The New York Review of Ideas » Q&A | June 2009
Free Market Protectionism
Cambridge Professor Ha-Joon Chang on the limits of capitalism.
By Flora Fair
Then why are so many people opposed to the idea of healthy protectionism?
The free market ideology has been so dominant that as soon as you talk about protectionism people think of North Korea. This is very unhelpful. I’ve been very often accused of supporting North Korea and Cuba—my god! But for these people, it’s almost a Pavlovian reaction. This is really preventing rational, balanced debate on the relative virtues of free trade and protectionism. I think this kind of ideological obsession with free trade is really unhelpful. And that’s already showing in the current debate regarding protectionism, with the U.S. evoking this “buy American” clause and the European countries subsidizing their car industries and so on. This has created a lot of anxiety among free-trade advocates. What is the real danger is that because people are so obsessed with this free market ideology, they keep saying, “Oh, we are in favor of free trade, we don’t believe in protectionism,” while having to introduce a lot of hidden, opaque protectionist measures out of political necessity. There’ll come a point when a lot of developing countries will say, “We are going to leave the WTO [World Trade Organization] because you guys give a lot of lip service to free trade, but look what you are doing.”
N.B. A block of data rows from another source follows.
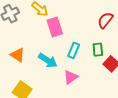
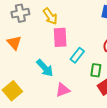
cyan rectangle: (74, 50) -> (77, 55), moved
orange triangle: (18, 55) -> (14, 43), moved

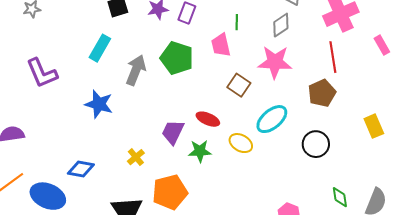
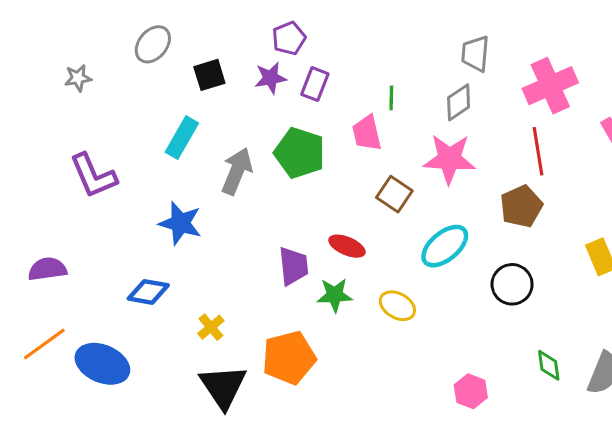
purple trapezoid: (173, 132) -> (293, 266), turned 148
yellow ellipse: (241, 143) -> (397, 306), moved
yellow cross: (136, 157) -> (211, 327), moved
blue diamond: (81, 169) -> (148, 292), moved

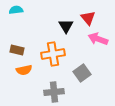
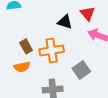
black triangle: (66, 26) -> (65, 22), turned -42
brown rectangle: (17, 50) -> (26, 46), moved, turned 48

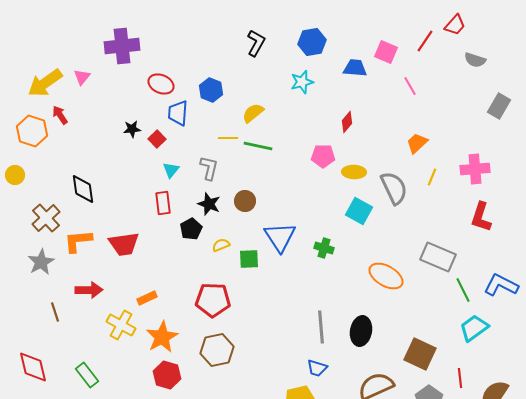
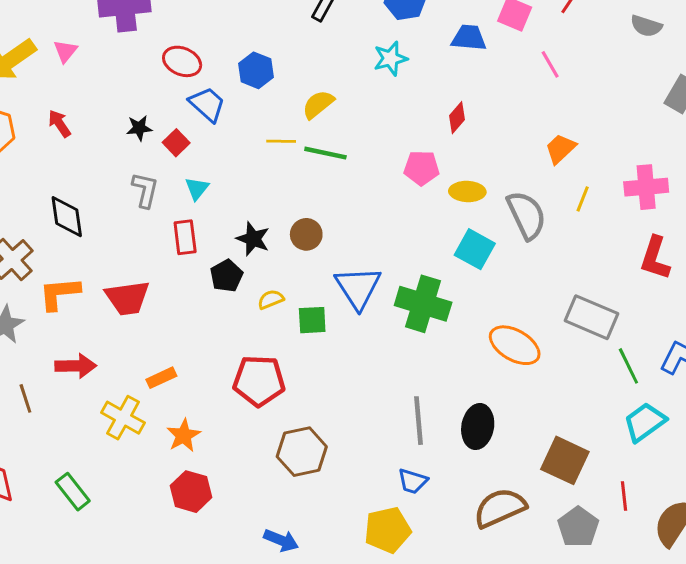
blue trapezoid: (178, 113) -> (207, 104), turned 128
red arrow: (60, 115) -> (59, 124), moved
gray L-shape: (209, 168) -> (145, 190), moved
green cross: (324, 248) -> (423, 304), size x1.8
orange star: (162, 337) -> (184, 435), size x0.7
brown hexagon: (217, 350) -> (302, 452), moved

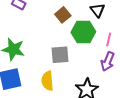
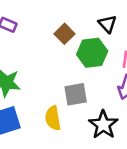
gray square: (60, 55) -> (76, 94), moved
So what is one of the biggest problems with the structure of the free market system as it applies to this economy?
The problem is that shareholders may technically own the company, but unless they are a big shareholder whose entry and exit would really destabilize the company, these are people who have the greatest mobility. So paradoxically, despite being the owners, they have the least interest in the long-term sustainability of this company, so they keep demanding these short term-oriented policies. Make more profit now—even though it might mean not investing in technology and not investing in workers’ training, and then losing in terms of competition 10 years down the line—you need to make more profit now. And you need to pay high dividends now, even if it means that you reinvest much less of your profit in long term-oriented activity. You could actually say that it’s better for the shareholders, as well, that companies are not run in the interest of the shareholders.
How did growing up in South Korea affect your economic outlook?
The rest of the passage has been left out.